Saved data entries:
══════════════════════════════

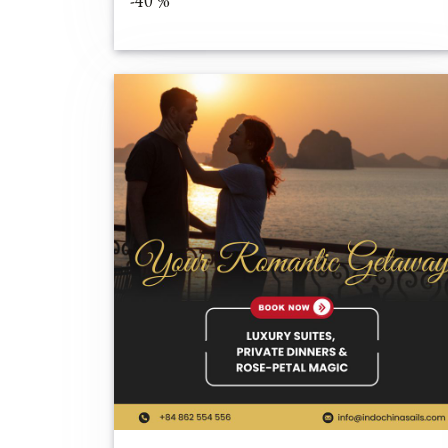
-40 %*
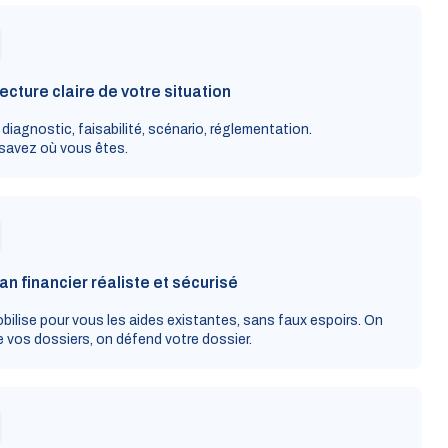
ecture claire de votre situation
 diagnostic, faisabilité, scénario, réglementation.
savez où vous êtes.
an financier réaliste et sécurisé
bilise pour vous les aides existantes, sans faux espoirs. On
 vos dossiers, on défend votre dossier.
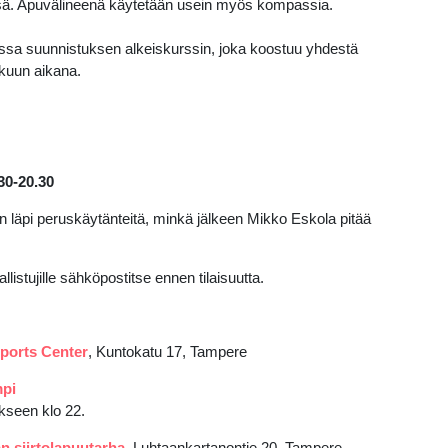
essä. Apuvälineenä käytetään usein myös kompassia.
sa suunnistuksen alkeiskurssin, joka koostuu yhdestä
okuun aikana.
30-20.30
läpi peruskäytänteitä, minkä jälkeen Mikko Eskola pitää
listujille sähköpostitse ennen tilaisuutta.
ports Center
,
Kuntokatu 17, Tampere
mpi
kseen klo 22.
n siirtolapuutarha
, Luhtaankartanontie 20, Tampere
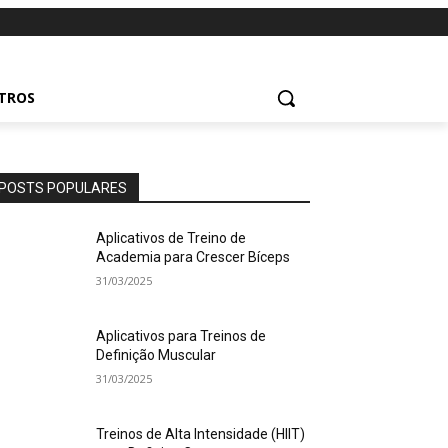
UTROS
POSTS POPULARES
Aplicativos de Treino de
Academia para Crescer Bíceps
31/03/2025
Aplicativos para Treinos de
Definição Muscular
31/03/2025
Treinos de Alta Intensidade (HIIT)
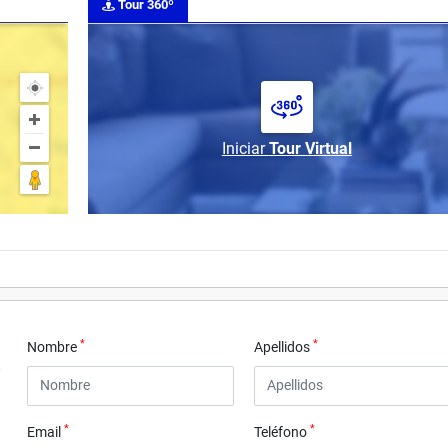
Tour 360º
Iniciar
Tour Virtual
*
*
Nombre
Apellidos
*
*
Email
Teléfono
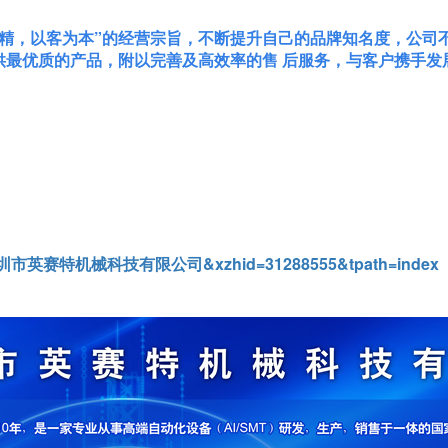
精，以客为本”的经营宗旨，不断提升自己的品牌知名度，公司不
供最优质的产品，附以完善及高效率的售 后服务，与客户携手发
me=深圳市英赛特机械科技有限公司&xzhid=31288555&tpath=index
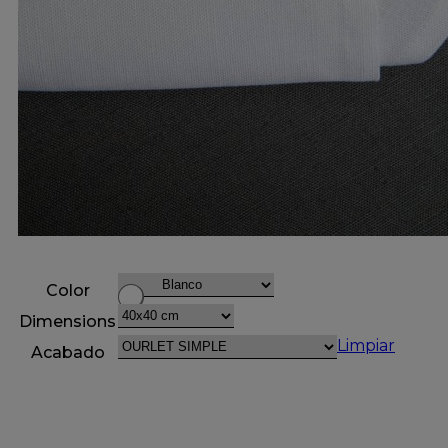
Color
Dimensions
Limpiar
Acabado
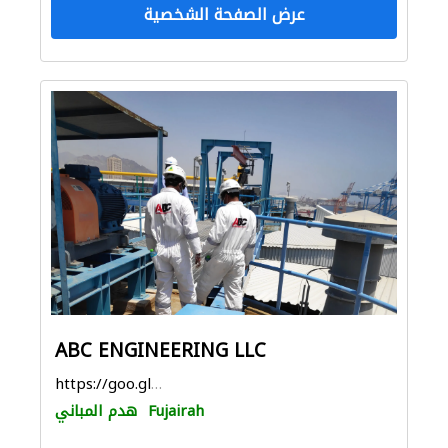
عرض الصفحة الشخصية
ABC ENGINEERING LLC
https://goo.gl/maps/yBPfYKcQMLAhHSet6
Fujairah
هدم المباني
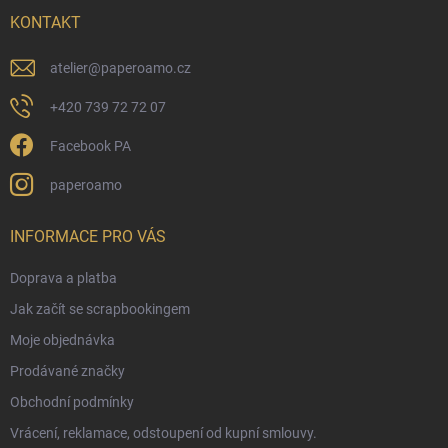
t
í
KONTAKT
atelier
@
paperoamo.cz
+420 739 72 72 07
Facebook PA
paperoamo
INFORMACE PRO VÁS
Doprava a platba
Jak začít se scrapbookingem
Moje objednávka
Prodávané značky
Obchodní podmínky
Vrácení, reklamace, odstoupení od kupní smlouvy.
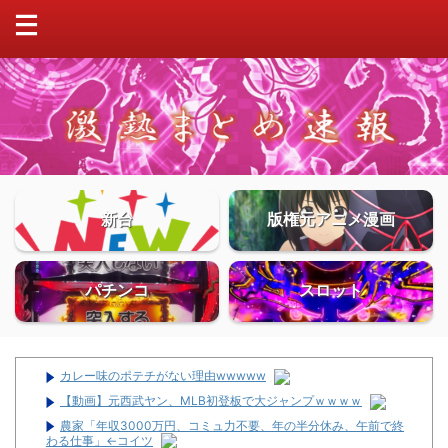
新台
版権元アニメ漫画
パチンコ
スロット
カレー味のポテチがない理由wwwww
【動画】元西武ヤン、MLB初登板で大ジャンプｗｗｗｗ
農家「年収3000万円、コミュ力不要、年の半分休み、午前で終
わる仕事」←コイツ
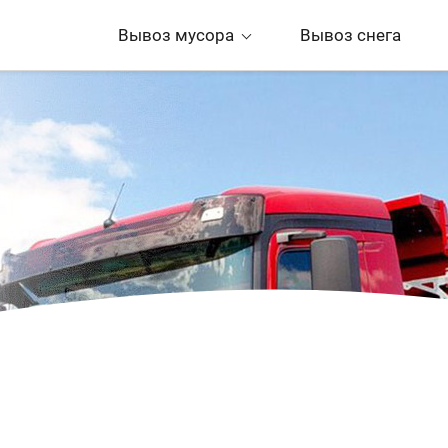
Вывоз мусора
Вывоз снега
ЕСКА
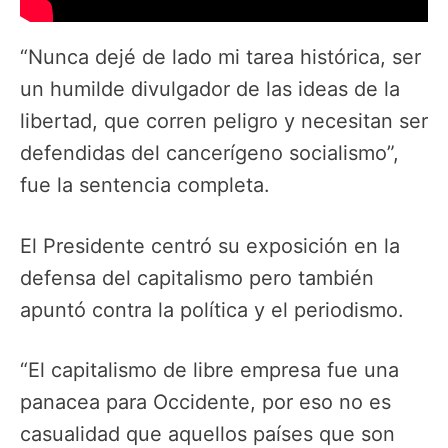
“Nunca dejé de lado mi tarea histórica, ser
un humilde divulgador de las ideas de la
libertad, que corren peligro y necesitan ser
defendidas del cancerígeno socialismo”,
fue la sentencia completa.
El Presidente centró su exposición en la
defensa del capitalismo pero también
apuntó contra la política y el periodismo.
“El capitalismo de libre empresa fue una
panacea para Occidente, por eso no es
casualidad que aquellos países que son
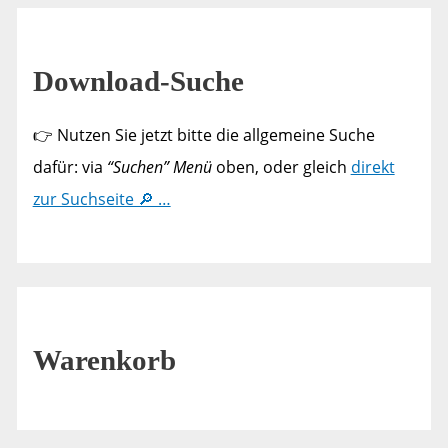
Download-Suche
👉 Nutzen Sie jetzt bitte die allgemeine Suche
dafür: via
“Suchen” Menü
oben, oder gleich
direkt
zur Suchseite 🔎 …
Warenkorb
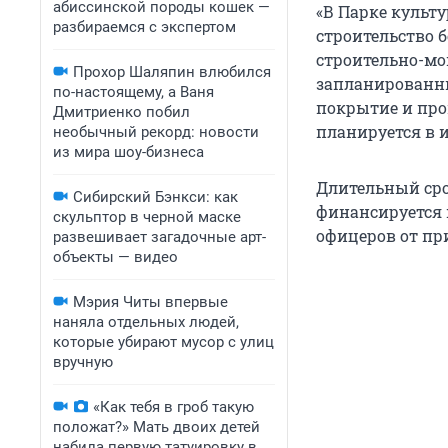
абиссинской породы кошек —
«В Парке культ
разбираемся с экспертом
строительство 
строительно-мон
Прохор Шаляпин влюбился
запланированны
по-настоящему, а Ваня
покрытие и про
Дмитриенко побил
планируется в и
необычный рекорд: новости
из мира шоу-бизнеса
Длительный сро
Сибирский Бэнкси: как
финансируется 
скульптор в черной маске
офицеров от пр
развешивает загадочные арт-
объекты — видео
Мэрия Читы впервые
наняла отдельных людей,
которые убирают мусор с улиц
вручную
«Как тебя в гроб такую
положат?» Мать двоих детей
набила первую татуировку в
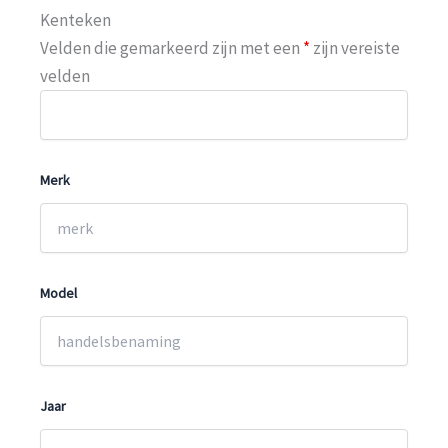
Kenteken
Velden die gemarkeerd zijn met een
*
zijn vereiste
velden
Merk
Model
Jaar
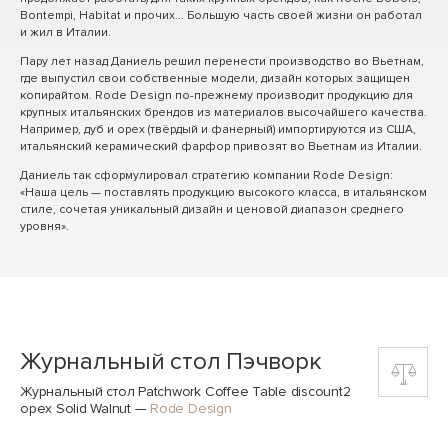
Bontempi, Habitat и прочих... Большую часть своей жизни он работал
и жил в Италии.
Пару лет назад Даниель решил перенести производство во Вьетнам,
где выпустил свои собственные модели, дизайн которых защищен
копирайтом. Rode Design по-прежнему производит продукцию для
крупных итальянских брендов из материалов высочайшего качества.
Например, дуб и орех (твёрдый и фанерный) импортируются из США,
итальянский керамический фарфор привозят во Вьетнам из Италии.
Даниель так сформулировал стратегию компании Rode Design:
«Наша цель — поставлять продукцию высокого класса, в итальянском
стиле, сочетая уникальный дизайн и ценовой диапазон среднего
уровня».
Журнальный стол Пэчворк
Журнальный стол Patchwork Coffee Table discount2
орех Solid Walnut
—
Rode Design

══════════════════════════════

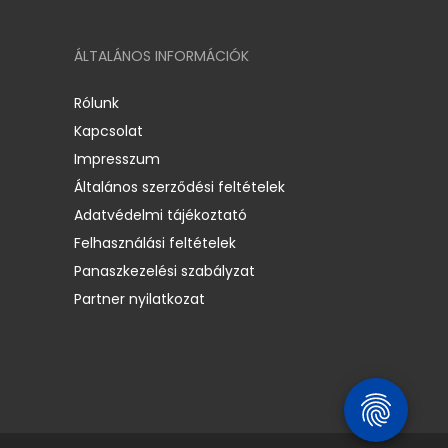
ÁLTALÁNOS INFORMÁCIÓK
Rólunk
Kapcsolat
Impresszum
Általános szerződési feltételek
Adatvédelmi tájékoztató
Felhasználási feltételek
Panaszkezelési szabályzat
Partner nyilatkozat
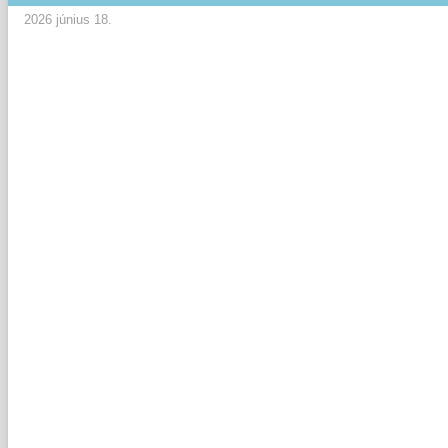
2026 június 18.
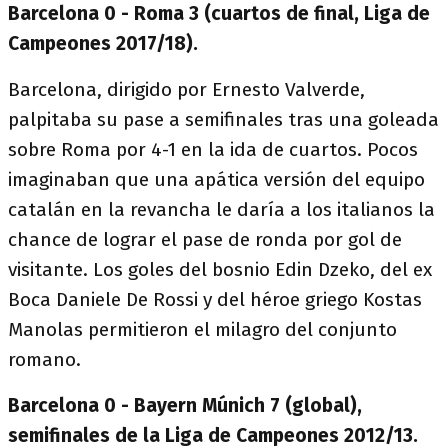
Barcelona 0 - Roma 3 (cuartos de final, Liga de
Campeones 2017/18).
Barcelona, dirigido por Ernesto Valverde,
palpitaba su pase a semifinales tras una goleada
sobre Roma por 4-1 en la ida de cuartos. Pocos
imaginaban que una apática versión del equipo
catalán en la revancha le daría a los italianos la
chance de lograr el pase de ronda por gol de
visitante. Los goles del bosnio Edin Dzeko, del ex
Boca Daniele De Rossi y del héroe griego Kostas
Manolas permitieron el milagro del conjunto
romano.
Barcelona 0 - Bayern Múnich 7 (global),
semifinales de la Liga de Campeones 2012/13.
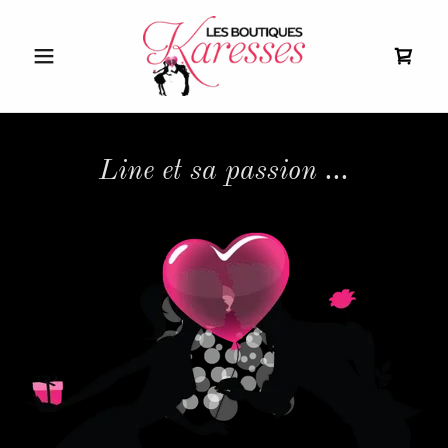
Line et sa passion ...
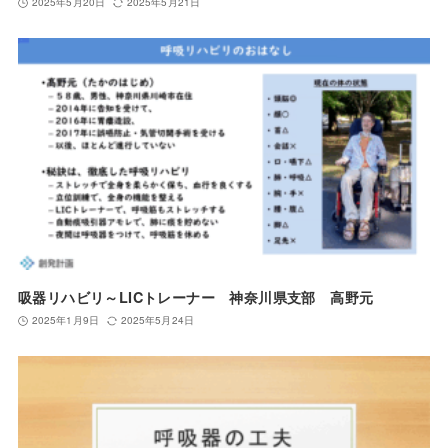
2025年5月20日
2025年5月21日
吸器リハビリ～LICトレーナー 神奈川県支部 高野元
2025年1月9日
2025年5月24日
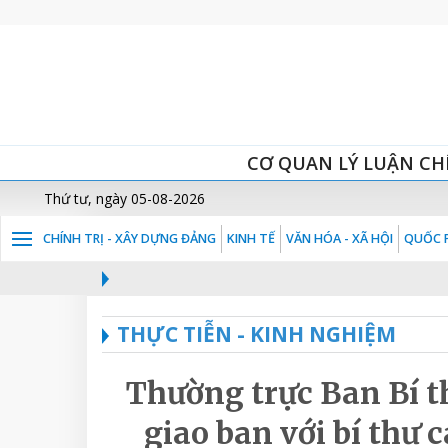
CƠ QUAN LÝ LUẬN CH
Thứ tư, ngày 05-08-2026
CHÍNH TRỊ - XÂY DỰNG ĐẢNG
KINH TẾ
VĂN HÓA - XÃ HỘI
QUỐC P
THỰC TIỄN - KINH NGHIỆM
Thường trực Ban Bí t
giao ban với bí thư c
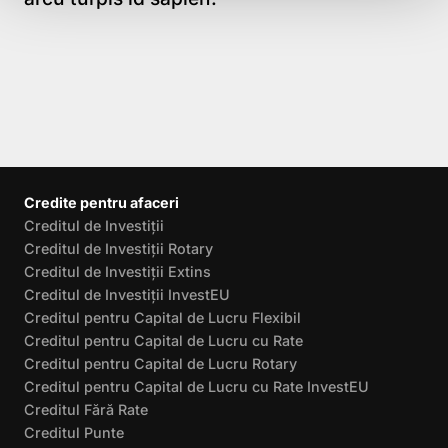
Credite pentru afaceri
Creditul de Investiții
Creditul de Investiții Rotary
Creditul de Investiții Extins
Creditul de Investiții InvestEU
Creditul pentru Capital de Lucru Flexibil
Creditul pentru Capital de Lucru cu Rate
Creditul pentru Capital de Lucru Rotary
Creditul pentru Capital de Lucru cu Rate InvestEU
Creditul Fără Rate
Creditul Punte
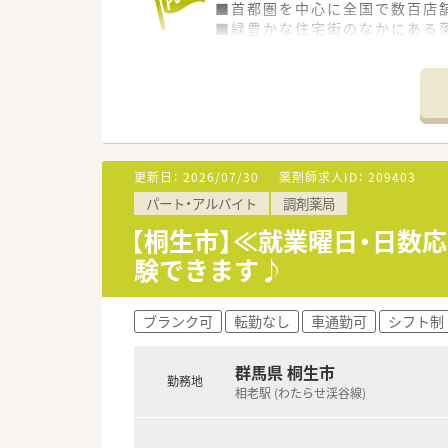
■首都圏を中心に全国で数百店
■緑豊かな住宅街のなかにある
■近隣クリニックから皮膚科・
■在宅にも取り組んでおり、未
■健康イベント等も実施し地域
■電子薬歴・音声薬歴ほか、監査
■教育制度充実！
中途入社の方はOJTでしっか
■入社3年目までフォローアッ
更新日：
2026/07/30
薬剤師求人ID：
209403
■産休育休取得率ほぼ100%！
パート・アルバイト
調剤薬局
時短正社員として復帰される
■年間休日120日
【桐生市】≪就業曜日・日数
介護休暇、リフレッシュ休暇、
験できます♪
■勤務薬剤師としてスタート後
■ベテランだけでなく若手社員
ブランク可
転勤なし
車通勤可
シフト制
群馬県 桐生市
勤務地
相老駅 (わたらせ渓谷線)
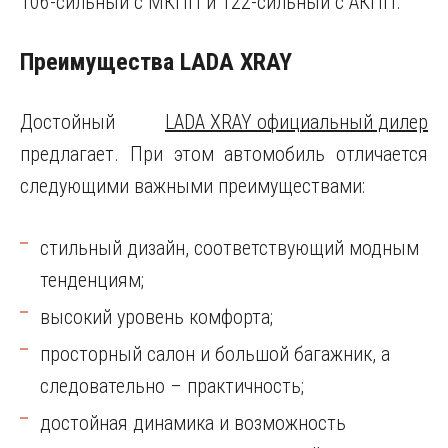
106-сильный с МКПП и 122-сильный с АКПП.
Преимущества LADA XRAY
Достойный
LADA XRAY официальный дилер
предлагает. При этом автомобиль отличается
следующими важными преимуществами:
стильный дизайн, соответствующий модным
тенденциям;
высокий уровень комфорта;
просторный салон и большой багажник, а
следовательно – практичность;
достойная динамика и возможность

══════════════════════════════

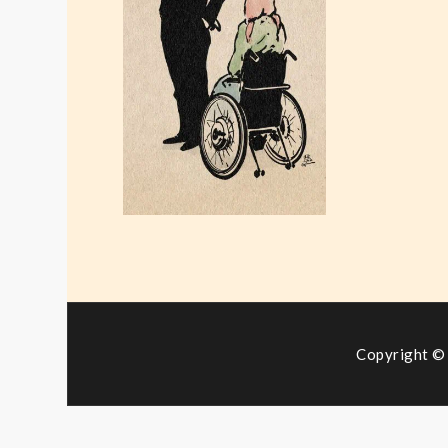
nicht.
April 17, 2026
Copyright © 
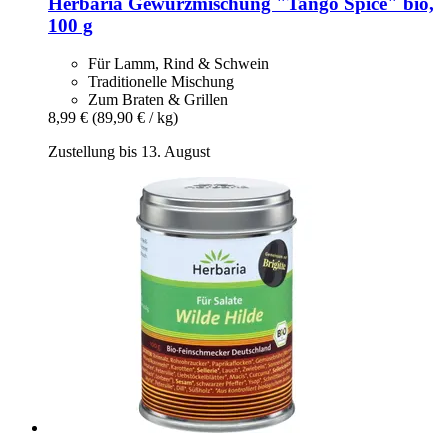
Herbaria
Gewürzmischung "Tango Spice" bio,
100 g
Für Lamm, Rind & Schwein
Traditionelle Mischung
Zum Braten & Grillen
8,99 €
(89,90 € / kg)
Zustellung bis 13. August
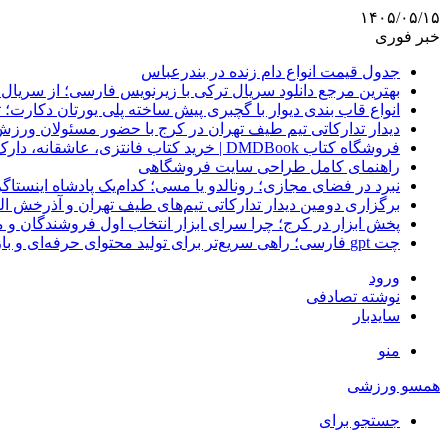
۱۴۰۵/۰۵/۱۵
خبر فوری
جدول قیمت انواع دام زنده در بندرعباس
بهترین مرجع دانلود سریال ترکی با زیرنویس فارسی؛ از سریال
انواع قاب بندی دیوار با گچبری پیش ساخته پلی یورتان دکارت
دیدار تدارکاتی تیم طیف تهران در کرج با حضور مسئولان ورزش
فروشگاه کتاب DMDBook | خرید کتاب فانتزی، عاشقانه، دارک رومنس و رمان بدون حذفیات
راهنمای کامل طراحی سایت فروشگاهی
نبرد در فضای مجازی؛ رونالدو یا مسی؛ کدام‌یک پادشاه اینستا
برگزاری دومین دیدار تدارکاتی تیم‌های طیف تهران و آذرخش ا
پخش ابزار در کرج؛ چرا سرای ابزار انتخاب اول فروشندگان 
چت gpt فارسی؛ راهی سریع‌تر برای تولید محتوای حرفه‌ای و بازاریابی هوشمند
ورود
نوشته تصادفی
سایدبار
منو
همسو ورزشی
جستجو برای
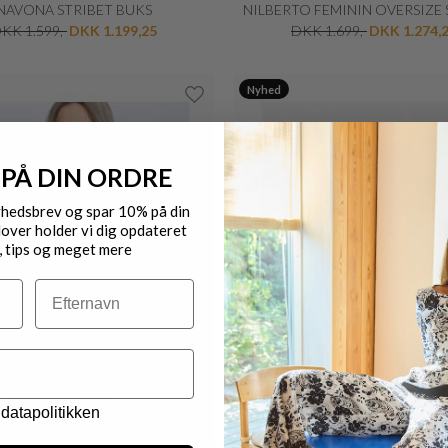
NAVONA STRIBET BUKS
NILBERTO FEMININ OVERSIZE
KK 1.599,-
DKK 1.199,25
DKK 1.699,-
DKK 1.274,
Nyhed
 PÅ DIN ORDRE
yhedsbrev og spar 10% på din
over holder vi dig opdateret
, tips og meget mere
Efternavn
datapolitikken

══════════════════════════════

Aim of the exercise: Show every line of the data in which the word "Италии" appears.

Exercise response:
и жил в Италии.
итальянский керамический фарфор привозят во Вьетнам из Италии.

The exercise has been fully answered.